Dear Commons Community,
Coming on the heels of CEOs resigning from Donald Trump’s advisory councils over his comments about the violence in Charlottesville last weekend, two major nonprofit organizations are canceling their plans to host upcoming events at the President’s Mar-a-Lago Club.
The Cleveland Clinic, a nonprofit medical center, announced its decision to cancel hosting its annual charity gala at the Palm Beach, Florida, resort in a statement on yesterday.
“After careful consideration, Cleveland Clinic has decided that it will not hold a Florida fundraiser at Mar-a-Lago in 2018,” the statement said. “We thank the staff of Mar-a-Lago for their service over the years.”
The annual event, which typically raises around $1 million and is attended by roughly 500 people, had been scheduled to take place on Feb. 24, 2018 and would have marked eight years in a row at the location.
Sheil told The Huffington Post there were “a variety of reasons” the clinic decided to drop Mar-a-Lago, but wouldn’t elaborate much further.
“I think the community really was asking us to not have it there,” Sheil said, adding that the decision was made Thursday morning.
The clinic is currently looking into other locations to host the gala.
Hours after Cleveland Clinic announced their plans to scrap their planned event, the American Cancer Society followed suit.
The nationwide health organization confirmed it is seeking a new venue to host its Island of Palm Beach gala on Feb. 22, 2018 in a statement to The Huffington Post. The organization has hosted the event at Mar-a-Lago since 2007.
“When we chose to hold our 2018 event and related dinner at Mar-a-Lago, we selected the venue based on a variety of factors, including costs and venue requirements,” the statement said.
“Our values and commitment to diversity are critical as we work to address the impact of cancer in every community,” the statement continued. “It has become increasingly clear that the challenge to those values is outweighing other business considerations.”
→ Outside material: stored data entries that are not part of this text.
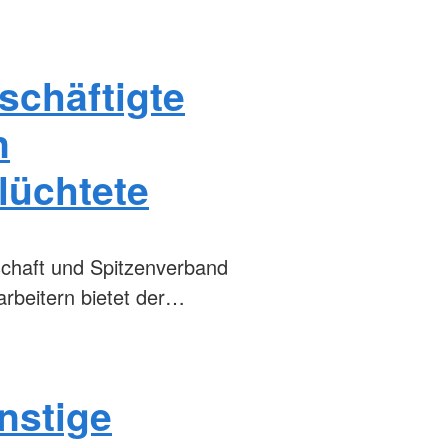
schäftigte
n
lüchtete
schaft und Spitzenverband
arbeitern bietet der…
ünstige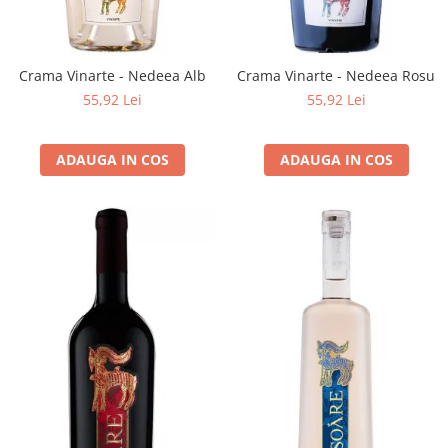
Crama Vinarte - Nedeea Alb
Crama Vinarte - Nedeea Rosu
55,92 Lei
55,92 Lei
ADAUGA IN COS
ADAUGA IN COS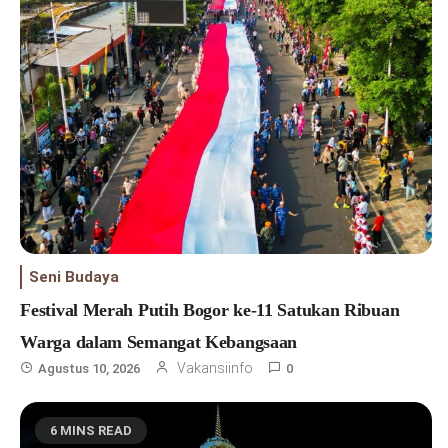
Seni Budaya
Festival Merah Putih Bogor ke-11 Satukan Ribuan
Warga dalam Semangat Kebangsaan
Vakansiinfo
Agustus 10, 2026
0
6 MINS READ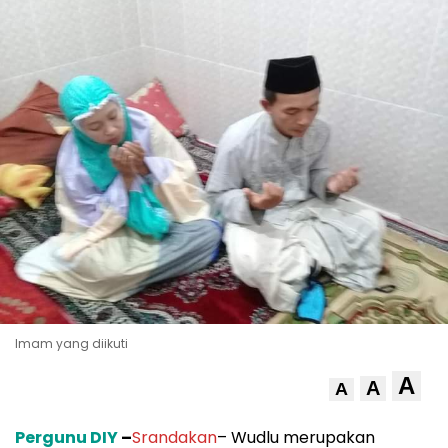
Imam yang diikuti
A
A
A
Pergunu DIY
–
Srandakan
– Wudlu merupakan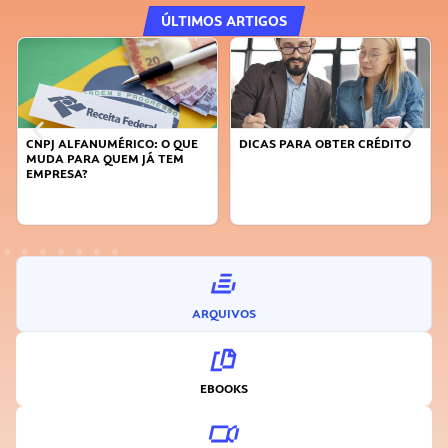
ÚLTIMOS ARTIGOS
DICAS PARA OBTER CRÉDITO
FAÇA A DIFERENÇA: SEJA
SUSTENTÁVEL, SEJA
INOVADOR
ARQUIVOS
EBOOKS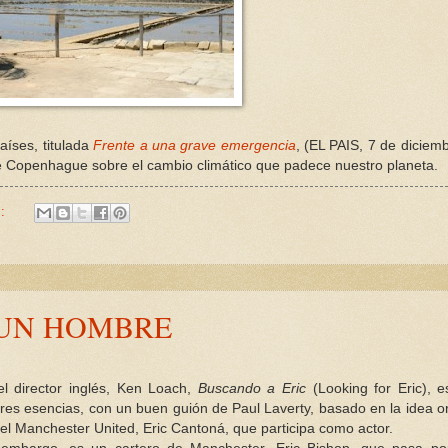
aíses, titulada
Frente a una grave emergencia
, (EL PAIS, 7 de diciem
de Copenhague sobre el cambio climático que padece nuestro planeta.
s:
 UN HOMBRE
el director inglés, Ken Loach,
Buscando a Eric
(Looking for Eric), 
es esencias, con un buen guión de Paul Laverty, basado en la idea or
el Manchester United, Eric Cantoná, que participa como actor.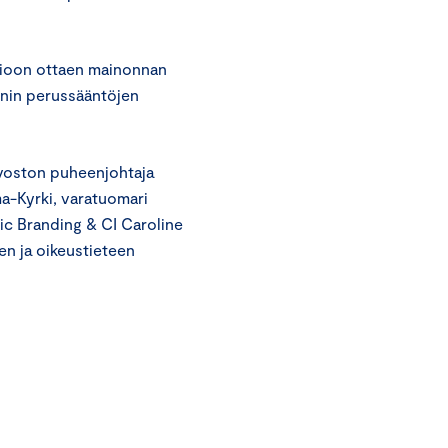
omioon ottaen mainonnan
nnin perussääntöjen
uvoston puheenjohtaja
ma-Kyrki, varatuomari
ic Branding & CI Caroline
en ja oikeustieteen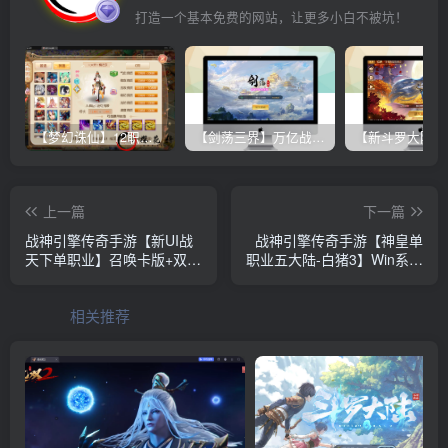
打造一个基本免费的网站，让更多小白不被坑！
【梦幻诛仙】12职业魔改电玩版+双端+后台+视频教程
【剑荡三界】万亿战力 win一键端+双端带教程+运营后台+授权GM后台+完美开服商业端
上一篇
下一篇
战神引擎传奇手游【新UI战
战神引擎传奇手游【神皇单
天下单职业】召唤卡版+双端
职业五大陆-白猪3】Win系复
+文字教程+后台
古服务端+安卓苹果双端+详
细搭建教程
相关推荐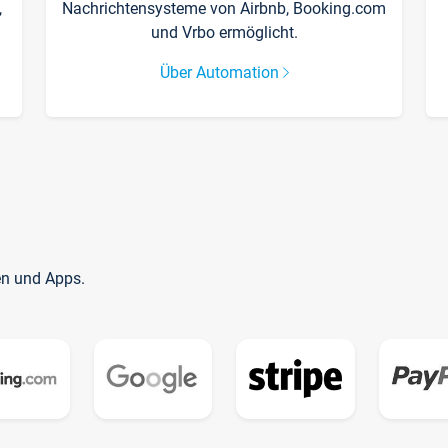
,
Nachrichtensysteme von Airbnb, Booking.com
und Vrbo ermöglicht.
Über Automation
en und Apps.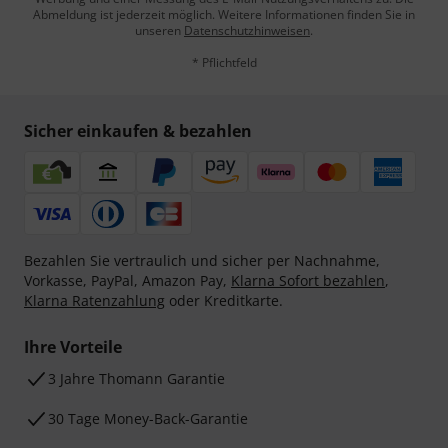
Abmeldung ist jederzeit möglich. Weitere Informationen finden Sie in
unseren
Datenschutzhinweisen
.
* Pflichtfeld
Sicher einkaufen & bezahlen
Bezahlen Sie vertraulich und sicher per Nachnahme,
Vorkasse, PayPal, Amazon Pay,
Klarna Sofort bezahlen
,
Klarna Ratenzahlung
oder Kreditkarte.
Ihre Vorteile
3 Jahre Thomann Garantie
30 Tage Money-Back-Garantie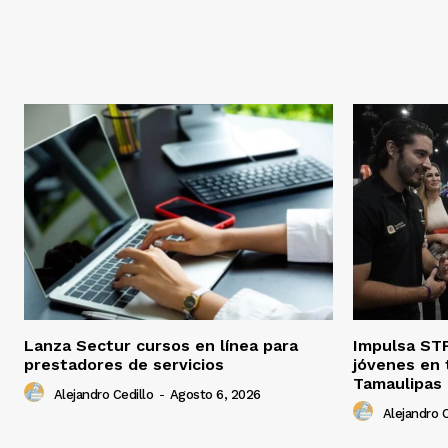
Lanza Sectur cursos en línea para
Impulsa STP
prestadores de servicios
jóvenes en 
Tamaulipas
Alejandro Cedillo
-
Agosto 6, 2026
Alejandro C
The American Cancer Society and Cleveland Clinic are the latest organizations to distance themselves from Trump following nearly a week of withering criticism over his response to a white supremacist rally in Charlottesville that left one dead and dozens injured.
Toby Cosgrove, the chief executive of Cleveland Clinic was a member of the Strategic and Policy Forum, one of Trump’s two business advisory councils that disbanded this week in the wake of Trump’s explosive comments.
The actions on the part of the Cleveland Clinic and the American Cancer Society hit Trump where it hurts. Wound’t it be interesting if they turned into a full-scale boycott.